Brandstater was the starting quarterback for the Fresno State Bulldogs as they opened their 2008 season against Rutgers in New Brunswick, New Jersey in a non-conference away game on Labor Day. Behind Brandstater, Fresno State opened the game slowly, with neither team scoring any points in the first half. The Fresno State offense was only able to muster 102 yards and six first downs in the first half, but the defense was able to keep the Scarlet Knights from getting any points on the board.
. The Bulldogs would go on to score three touchdowns and a field goal, with all three touchdowns run into the end zone by running back Ryan Mathews. Brandstater completed the game with 11 completions on 24 attempts for a total of 216 yards and a quarterback rating of 121.4.

===College statistics===

|  |  |  | Passing |  |  |  |  |  |  |  |  | Rushing |  |  |
| Season | Team | GP | Rating | Att | Comp | Pct | Yds | TD | INT | Att | Yds | TD |
| 2005 | Fresno State Bulldogs | 8 | 122.3 | 22 | 6 | 55.3 | 48 | 2 | 2 | 1 | -2 | 0 |
| 2006 | Fresno State Bulldogs | 11 | 106.74 | 268 | 146 | 54.5 | 1490 | 13 | 14 | 32 | 86 | 1 |
| 2007 | Fresno State Bulldogs | 13 | 140.48 | 337 | 211 | 62.6 | 2654 | 15 | 5 | 48 | 118 | 3 |
| 2008 | Fresno State Bulldogs | 13 | 129.4 | 371 | 221 | 59.6 | 2664 | 18 | 12 | 51 | -50 | 0 |
|  | Totals | 45 | 126.50 | 989 | 584 | 59.0 | 6,857 | 47 | 32 | 132 | 152 | 4 |

==Professional career==

===Denver Broncos===
The Denver Broncos selected Brandstater in the sixth round (174th overall) of the 2009 NFL draft. On July 26, 2009, Brandstater signed a four-year, $1.60 million contract with a $124,000 signing bonus. He would have earned an additional $2.285 million through final-year escalators. His base salary was $400,000 in 2009, and would have been $395,000 in 2010, $480,000 in 2011, and $565,000 in 2012. The Broncos acquired Tim Tebow through the 2010 NFL draft and brought in Brady Quinn from the Cleveland Browns, and therefore they released Brandstater on June 4, 2010.

===Indianapolis Colts===
The Colts released their injured backup quarterback Jim Sorgi on March 5, 2010, and signed Brandstater off waivers on June 7, 2010, as the backup to Peyton Manning. On September 4, 2010, the Colts waived Brandstater, retaining Curtis Painter as the second string QB, and placing Brandstater on their practice squad on September 6, 2010. The Colts released Brandstater from the practice squad on September 29, 2010.

===Miami Dolphins===
Brandstater was signed to the Miami Dolphins practice squad on November 15, 2010 following injuries to their first and second-string quarterbacks, Chad Henne and Chad Pennington. At the end of the 2010 season, he was signed to a contract. He was waived on August 5, 2011.

===Dallas Cowboys===
Brandstater signed with the Dallas Cowboys on August 6, 2011, but was waived on September 3.

===St. Louis Rams===
The St. Louis Rams signed him to their practice squad on September 13, 2011. He was promoted to the active roster, released from the team, re-signed to the practice squad, and once again promoted to the active roster during the 2011 season.
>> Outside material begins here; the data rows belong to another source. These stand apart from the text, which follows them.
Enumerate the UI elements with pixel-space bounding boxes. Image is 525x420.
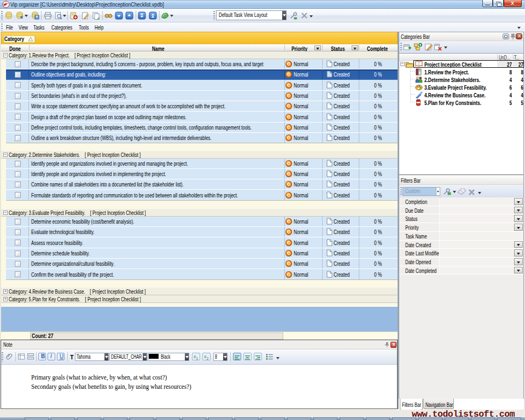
svg-text:5: 5 <box>419 69 421 72</box>
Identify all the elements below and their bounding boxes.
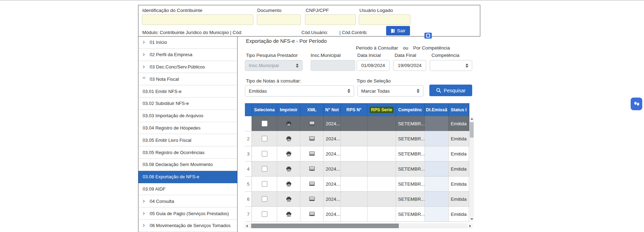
table-row[interactable]: 32024...SETEMBR...Emitida bbox=[245, 146, 469, 161]
column-header[interactable]: Seleciona bbox=[252, 103, 277, 116]
row-checkbox[interactable] bbox=[262, 151, 267, 157]
column-header[interactable]: RPS N° bbox=[341, 103, 367, 116]
table-row[interactable]: 22024...SETEMBR...Emitida bbox=[245, 131, 469, 146]
horizontal-scrollbar[interactable] bbox=[244, 223, 473, 228]
scroll-right-icon[interactable] bbox=[467, 223, 473, 228]
nota-numero-cell: 2024... bbox=[324, 177, 341, 191]
sidebar-item[interactable]: 03.02 Substituir NFS-e bbox=[138, 98, 237, 110]
column-header[interactable]: RPS Serie bbox=[367, 103, 396, 116]
sidebar-item[interactable]: ›06 Movimentação de Serviços Tomados bbox=[138, 220, 237, 232]
dt-emissao-cell bbox=[425, 116, 449, 131]
sidebar-item[interactable]: 03.09 AIDF bbox=[138, 183, 237, 195]
tipo-selecao-select[interactable]: Marcar Todas bbox=[357, 85, 423, 97]
libras-accessibility-button[interactable] bbox=[631, 98, 642, 110]
column-header[interactable]: Status I bbox=[449, 103, 469, 116]
xml-icon[interactable] bbox=[309, 181, 315, 186]
tipo-pesquisa-select[interactable]: Insc.Municipal bbox=[245, 60, 303, 71]
sidebar-item-label: 06 Movimentação de Serviços Tomados bbox=[150, 223, 230, 228]
table-row[interactable]: 62024...SETEMBR...Emitida bbox=[245, 192, 469, 207]
sidebar-item[interactable]: 03.08 Exportação de NFS-e bbox=[138, 171, 237, 183]
tipo-notas-label: Tipo de Notas à consultar: bbox=[246, 78, 301, 84]
row-checkbox[interactable] bbox=[262, 136, 267, 141]
rps-serie-cell bbox=[367, 207, 396, 221]
scroll-left-icon[interactable] bbox=[244, 223, 249, 228]
competencia-label: Competência bbox=[431, 53, 460, 58]
sidebar-item[interactable]: 03.05 Emitir Livro Fiscal bbox=[138, 134, 237, 146]
data-inicial-input[interactable] bbox=[357, 60, 390, 71]
usuario-logado-label: Usuário Logado bbox=[359, 8, 393, 13]
print-icon[interactable] bbox=[286, 212, 292, 217]
row-checkbox[interactable] bbox=[262, 196, 267, 202]
sidebar-item[interactable]: 03.03 Importação de Arquivos bbox=[138, 110, 237, 122]
documento-input[interactable] bbox=[257, 14, 301, 25]
xml-icon[interactable] bbox=[309, 197, 315, 201]
print-icon[interactable] bbox=[286, 121, 292, 126]
xml-icon[interactable] bbox=[309, 166, 315, 171]
xml-icon[interactable] bbox=[309, 212, 315, 217]
column-header[interactable]: Imprimir bbox=[277, 103, 300, 116]
column-header[interactable]: Dt.Emissã bbox=[425, 103, 449, 116]
small-blue-badge[interactable] bbox=[424, 33, 432, 39]
sidebar-item[interactable]: ›03 Dec.Conc/Serv.Públicos bbox=[138, 61, 237, 73]
sidebar-item[interactable]: ›01 Início bbox=[138, 37, 237, 49]
row-number-cell: 5 bbox=[245, 177, 252, 191]
data-final-input[interactable] bbox=[393, 60, 426, 71]
table-row[interactable]: 72024...SETEMBR...Emitida bbox=[245, 207, 469, 222]
table-row[interactable]: 12024...SETEMBR...Emitida bbox=[245, 116, 469, 131]
sidebar-item[interactable]: 03.08 Declaração Sem Movimento bbox=[138, 159, 237, 171]
scroll-down-icon[interactable] bbox=[469, 217, 474, 222]
tipo-notas-select[interactable]: Emitidas bbox=[245, 85, 354, 97]
row-number-cell: 7 bbox=[245, 207, 252, 221]
cnpj-cpf-input[interactable] bbox=[305, 14, 356, 25]
print-icon[interactable] bbox=[286, 151, 292, 157]
column-header-label: XML bbox=[307, 107, 316, 112]
column-header[interactable]: N° Not bbox=[324, 103, 341, 116]
row-checkbox[interactable] bbox=[262, 166, 267, 172]
horizontal-scroll-thumb[interactable] bbox=[251, 224, 399, 228]
print-icon[interactable] bbox=[286, 197, 292, 202]
column-header[interactable]: XML bbox=[300, 103, 324, 116]
table-row[interactable]: 42024...SETEMBR...Emitida bbox=[245, 161, 469, 177]
competencia-select[interactable] bbox=[430, 60, 472, 71]
print-icon[interactable] bbox=[286, 181, 292, 187]
sidebar-item[interactable]: 03.04 Registro de Hóspedes bbox=[138, 122, 237, 134]
row-checkbox[interactable] bbox=[262, 121, 267, 126]
select-cell bbox=[252, 161, 277, 176]
table-row[interactable]: 52024...SETEMBR...Emitida bbox=[245, 177, 469, 192]
nota-numero-cell: 2024... bbox=[324, 192, 341, 206]
usuario-logado-input[interactable] bbox=[359, 14, 410, 25]
print-icon[interactable] bbox=[286, 136, 292, 141]
scroll-up-icon[interactable] bbox=[469, 116, 474, 121]
xml-icon[interactable] bbox=[309, 136, 315, 141]
column-header[interactable]: Competênc bbox=[396, 103, 425, 116]
sair-button[interactable]: Sair bbox=[386, 26, 410, 35]
column-header-label: Seleciona bbox=[254, 107, 274, 112]
sidebar-item[interactable]: ›04 Consulta bbox=[138, 195, 237, 207]
row-checkbox[interactable] bbox=[262, 181, 267, 187]
sidebar-item[interactable]: ›05 Guia de Pagto (Serviços Prestados) bbox=[138, 207, 237, 220]
row-number-cell: 6 bbox=[245, 192, 252, 206]
status-cell: Emitida bbox=[449, 192, 469, 206]
xml-icon[interactable] bbox=[309, 151, 315, 156]
sidebar-item-label: 03.01 Emitir NFS-e bbox=[143, 89, 182, 94]
sidebar-item[interactable]: ›03 Nota Fiscal bbox=[138, 73, 237, 85]
print-icon[interactable] bbox=[286, 166, 292, 172]
top-divider bbox=[0, 0, 644, 1]
vertical-scrollbar[interactable] bbox=[469, 116, 474, 222]
insc-municipal-input[interactable] bbox=[311, 60, 355, 71]
competencia-cell: SETEMBR... bbox=[396, 131, 425, 146]
table-body: 12024...SETEMBR...Emitida22024...SETEMBR… bbox=[245, 116, 469, 222]
vertical-scroll-thumb[interactable] bbox=[470, 122, 474, 138]
xml-icon[interactable] bbox=[309, 121, 315, 126]
xml-cell bbox=[300, 161, 324, 176]
status-cell: Emitida bbox=[449, 131, 469, 146]
sidebar-item[interactable]: 03.01 Emitir NFS-e bbox=[138, 85, 237, 98]
pesquisar-button[interactable]: Pesquisar bbox=[429, 85, 472, 96]
competencia-cell: SETEMBR... bbox=[396, 146, 425, 161]
identificacao-input[interactable] bbox=[142, 14, 253, 25]
row-checkbox[interactable] bbox=[262, 211, 267, 217]
rps-serie-cell bbox=[367, 192, 396, 206]
print-cell bbox=[277, 131, 300, 146]
sidebar-item[interactable]: ›02 Perfil da Empresa bbox=[138, 49, 237, 61]
sidebar-item[interactable]: 03.05 Registro de Ocorrências bbox=[138, 146, 237, 159]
On January 1, 2012 Brandstater played in the 4th quarter of the Week 17 game between the Rams and the San Francisco 49ers. After Kellen Clemens was injured on a second down sack at the hands of linebacker NaVorro Bowman, Brandstater saw his first career NFL action with two incomplete passes. He was released by the Rams on September 1, 2012.